Dissociation et transparence
L’article 31 a également agité l’épouvantail de la dissociation en introduisant le souhait d’« assurer une répartition plus fine de la valeur au sein de la LPP en dissociant la tarification du produit d’une part et celle de la prestation d’autre part ». Là encore, la DSS rassure : il ne s’agirait pas de dissocier la rémunération. En effet, la mesure vise à « simplifier l’accès au marché des dispositifs médicaux ou autres produits de santé inscrits sur la LPP remboursables par l’Assurance maladie, et apporter davantage de transparence dans la répartition de la valeur pour un produit donné : ce qui revient au produit, ce qui revient au distributeur au titre de la distribution « simple », ce qui est payé au titre d’une prestation éventuellement associée (livraison à domicile, temps d’appareillage, moulage, prestation d’adaptation, etc.) ».

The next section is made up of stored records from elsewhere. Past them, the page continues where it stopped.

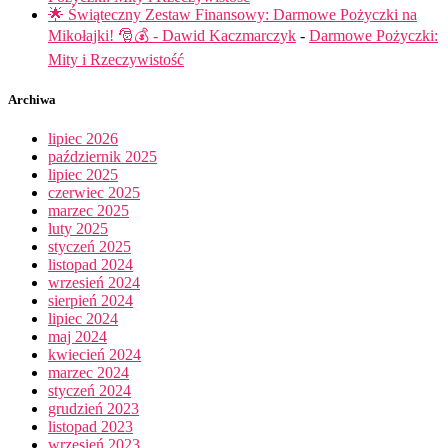
🌟 Świąteczny Zestaw Finansowy: Darmowe Pożyczki na
Mikołajki! 🎅💰 - Dawid Kaczmarczyk
-
Darmowe Pożyczki:
Mity i Rzeczywistość
Archiwa
lipiec 2026
październik 2025
lipiec 2025
czerwiec 2025
marzec 2025
luty 2025
styczeń 2025
listopad 2024
wrzesień 2024
sierpień 2024
lipiec 2024
maj 2024
kwiecień 2024
marzec 2024
styczeń 2024
grudzień 2023
listopad 2023
wrzesień 2023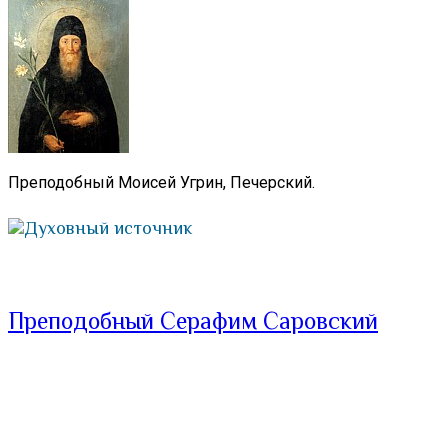
Преподобный Моисей Угрин, Печерский.
Духовный источник
Преподобный Серафим Саровский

L'indissociabilité qui était inscrite dès le devis normalisé a ainsi été entérinée dans la nomenclature 100 % Santé.
Brice Jantzem, président du SDA
Plus de peur que de mal, donc, semble-t-il. Malgré les précisions de la DSS, Brice Jantzem, président du SDA, indique que le syndicat restera « extrêmement attentif à ce que, d'une part, la prestation reste majoritaire dans notre métier et à ce que, d'autre part, l'audioprothésiste puisse conserver le choix de l'aide auditive dont il réalise les ajustements ». Et de rappeler : « Par le passé, le SDA a déjà su être convaincant sur l'intérêt pour toutes les parties (patients, professionnels, financeurs) de ne pas dissocier (ou découpler) la vente de l'appareil de la réalisation de la prestation. L'indissociabilité qui était inscrite dès le devis normalisé a ainsi été entérinée dans la nomenclature 100 % Santé et l'affichage du tarif de la prestation a même disparu des nouveaux devis normalisés issus cette réforme ».
Les dernières positions des pouvoirs publics semblent rassurantes. Nous souhaitons maintenant des engagements sur ce sujet.
Richard Darmon, président du Synea
La circonspection est également de mise du côté du Synea et du Synam. « La réforme du 100 % Santé a fixé un cadre strict pour l’audioprothèse, y compris sur les prix, commente Richard Darmon, président du Synea. Notre métier ne doit donc pas entrer dans les règles de l’article 31 du PLFSS, qui est en contradiction avec cette réforme. Ce serait même un risque fort, pour la poursuite du succès du 100 % Santé en audiologie. Les dernières positions des pouvoirs publics semblent rassurantes. Nous souhaitons maintenant des engagements sur ce sujet. »
Quant à Arthur Havis, vice-président du Synam-Synom, il indique « accueillir comme une très bonne nouvelle la confirmation par le gouvernement de sa volonté de ne pas actionner cet article 31 sur les secteurs de l’audition et de l’optique ». « Néanmoins, le texte ouvre cette possibilité de l’appliquer un jour ou l’autre, ajoute-t-il. Nous resterons donc attentifs à ce qu’une nouvelle réforme ne vienne pas déséquilibrer le succès indiscutable du 100 % en audiologie et les efforts fournis à la fois par les professionnels et les complémentaires santé. Un encadrement des marges et la dissociation impacteraient fortement l’équilibre économique de nos centres et la manière d’exercer nos métiers. Si les pouvoirs publics venaient à changer d’avis, nous serions bien évidemment présents pour en discuter et en débattre. »
Des positions pragmatiques car si encadrement des marges et dissociation semblent écartés pour le moment, le véhicule législatif est prêt et rien n’empêche un jour de l’appliquer.